Lupus in Dogs (Canine Lupus)

Lupus in dogs is a condition in which the immune system attacks the body’s cells and the tissue itself. There are two forms of canine lupus, each of which has different symptoms and options for treatment.

Discoid lupus erythematosus is the most common type of lupus in dogs (DLE). The disorder is often referred to as “collie nose” or “nasal solar dermatitis” by individuals and affects the skin, often around the nose and face.

The other type is Systemic Lupus Erythematosus (SLE), and it’s a much more severe disease. It can invadealmost any part of the body, and depending on the organs that are affected, and symptoms can differ. This can also mimic the effects of other conditions.

If you see symptoms of either type of lupus in your dog, you may need to see a veterinarian for appropriate care and diagnosis. Here’s what you should know about dogs’ symptoms, causes, diagnosis, and lupus care.

Symptoms Of Lupus In Dogs

In dogs, lupus symptoms depend on the type. DLE symptoms are typically mild and mostly affect the skin only, while SLE symptoms may be catastrophic.

Here are a few symptoms you can expect for each type of canine lupus:

Discoid Lupus Erythematosus (DLE)

The ears face, lips, mouth, nose, or areas around the eyes are usually affected by DLE. It may occasionally cause symptoms in the feet or genitals.

Watch out for the following symptoms: 

  • Pale skin on the bridge of the nose
  • Scarring
  • Bacterial infections
  • Scaly, flaky, or crusty skin
  • Sores or ulcers
  • Pain at the affected sites
  • Itchiness or scratching at affected areas
  • Redness of the skin, especially the face, the nose, and lips.

Systemic Lupus Erythematosus (SLE)

Most parts of the body can be affected by SLE, so symptoms can differ a lot and become life-threatening quickly.

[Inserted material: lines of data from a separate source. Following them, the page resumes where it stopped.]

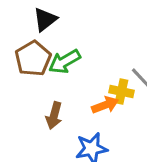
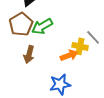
brown arrow: (54, 116) -> (29, 54), moved

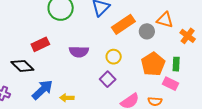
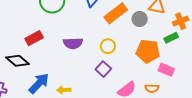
orange cross: (188, 36) -> (181, 21), turned 35
orange pentagon: (153, 64) -> (148, 51), turned -30
green rectangle: (176, 64) -> (171, 38), moved, turned 64

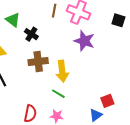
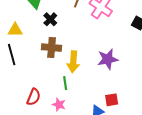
purple star: (84, 41) -> (108, 59), moved, turned 30
green line: (58, 94) -> (65, 83), turned 40

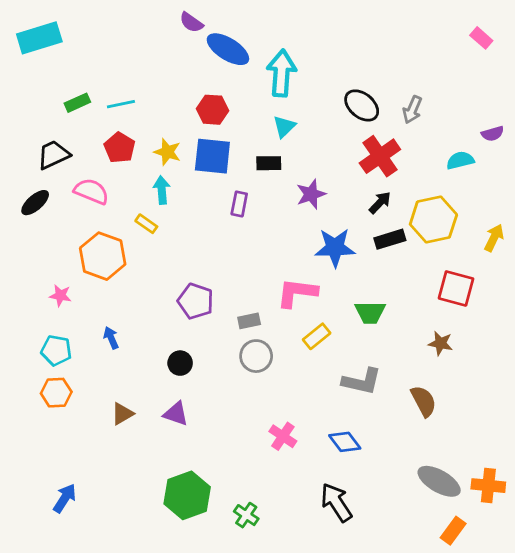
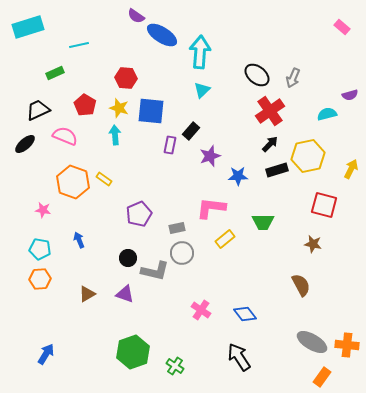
cyan line: (121, 104) -> (79, 45), moved
red hexagon: (212, 110) -> (126, 78), moved
black rectangle: (269, 163) -> (191, 131), moved, turned -48
purple star: (311, 194) -> (210, 156), moved
yellow rectangle: (146, 224) -> (104, 179), moved
blue star: (335, 248) -> (238, 176), size x0.7
purple pentagon: (196, 301) -> (139, 214), turned 30
gray L-shape: (362, 381) -> (155, 271), moved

SLE is an immune disease in which the immune system tends to attack the body’s cells and tissues and can be very lethal, depending on which organs are affected.

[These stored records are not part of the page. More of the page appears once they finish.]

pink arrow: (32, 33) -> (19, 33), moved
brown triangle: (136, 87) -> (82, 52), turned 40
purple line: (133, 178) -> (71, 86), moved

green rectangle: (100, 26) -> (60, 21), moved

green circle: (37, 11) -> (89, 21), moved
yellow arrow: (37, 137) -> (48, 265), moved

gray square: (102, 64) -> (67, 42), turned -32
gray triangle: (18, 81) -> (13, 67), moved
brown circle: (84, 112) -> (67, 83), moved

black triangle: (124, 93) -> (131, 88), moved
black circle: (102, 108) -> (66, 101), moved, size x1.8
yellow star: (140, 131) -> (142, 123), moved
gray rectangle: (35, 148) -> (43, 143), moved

Here are a few typical symptoms with SLE that you may see:

  • Shifting leg lameness
  • Arthritis, muscle pain, and stiffness
  • Lethargy
  • Loss of appetite
  • Fever
  • Sores or lesions on the skin
  • Anemia
  • Hair loss
  • Swollen lymph nodes
  • Mouth ulcers
  • Seizures
  • Enlarged liver, spleen, or kidneys
  • Increased thirst or urination

Causes Of Lupus In Dogs

“Lupus” is derived from the Latin word that translates to “wolf.” The disease was named after the rash that appeared on the faces of people with the disease that looked like the bite of a wolf, although, as some erroneously believe, it was not thought to be caused by the bite of a wolf.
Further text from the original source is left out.